O primeiro-ministro israelense, Benjamin Netanyahu, dirigiu uma mensagem em vídeo a líderes ocidentais, especialmente do Reino Unido, Canadá e Austrália, que reconheceram o Estado palestino. Ele afirmou que tal reconhecimento oferece “uma enorme recompensa ao terrorismo” após o massacre de 7 de outubro de 2023, perpetrado pelo Hamas. Netanyahu enfatizou que “nenhum Estado palestino será criado a oeste do Rio Jordão” e prometeu expandir a colonização judaica na Cisjordânia, referida por Israel como Judeia e Samaria.

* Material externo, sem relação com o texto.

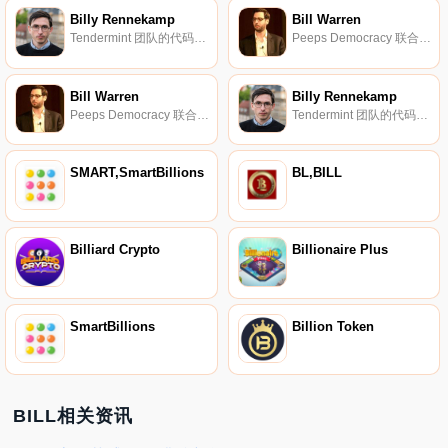
Billy Rennekamp
Bill Warren
Tendermint 团队的代码艺术家。
Peeps Democracy 联合创始人兼首席执行官。
Bill Warren
Billy Rennekamp
Peeps Democracy 联合创始人兼首席执行官。
Tendermint 团队的代码艺术家。
SMART,SmartBillions
BL,BILL
Billiard Crypto
Billionaire Plus
SmartBillions
Billion Token
BILL相关资讯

Segundo ele, seu governo duplicou os assentamentos nos últimos anos e continuará nessa direção, apesar das pressões internas e internacionais.

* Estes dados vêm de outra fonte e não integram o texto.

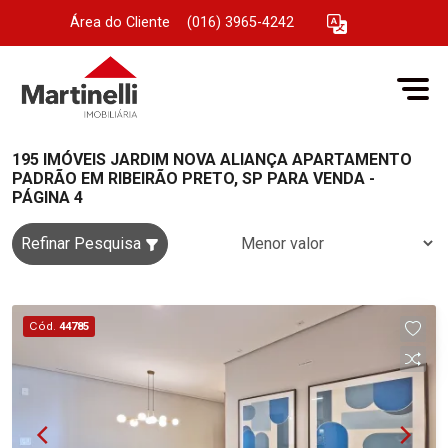
Área do Cliente
|
(016) 3965-4242
195 IMÓVEIS JARDIM NOVA ALIANÇA APARTAMENTO
PADRÃO EM RIBEIRÃO PRETO, SP PARA VENDA -
PÁGINA 4
Refinar Pesquisa
Cód.
44785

Netanyahu anunciou que uma resposta formal à onda de reconhecimentos será dada na próxima semana, após seu retorno dos Estados Unidos, onde participará da 80ª sessão da Assembleia Geral das Nações Unidas, em Nova York, e se reunirá com o presidente norte-americano, Donald Trump. Enquanto isso, a França e a Arábia Saudita organizam uma conferência de alto nível sobre a solução de dois Estados, na qual Paris, Bélgica, Malta, Luxemburgo, Andorra e San Marino devem formalizar o reconhecimento do Estado palestino.
O governo israelense rejeitou categoricamente esses reconhecimentos, argumentando que eles não promovem a paz, desestabilizam a região e recompensam os ataques do Hamas. O Ministério dos Negócios Estrangeiros de Israel acusou a Autoridade Palestina de não combater o terrorismo e de ser “parte do problema, não da solução”. Em uma postagem na rede social X, a diplomacia israelense condenou a decisão do Reino Unido, descrevendo-a como uma “recompensa para o jihadista Hamas” e apelando para que Londres não permita que ideologias extremistas influenciem suas políticas. O texto também mencionou que Trump impediu a entrada da delegação palestina nos Estados Unidos para a sessão da ONU.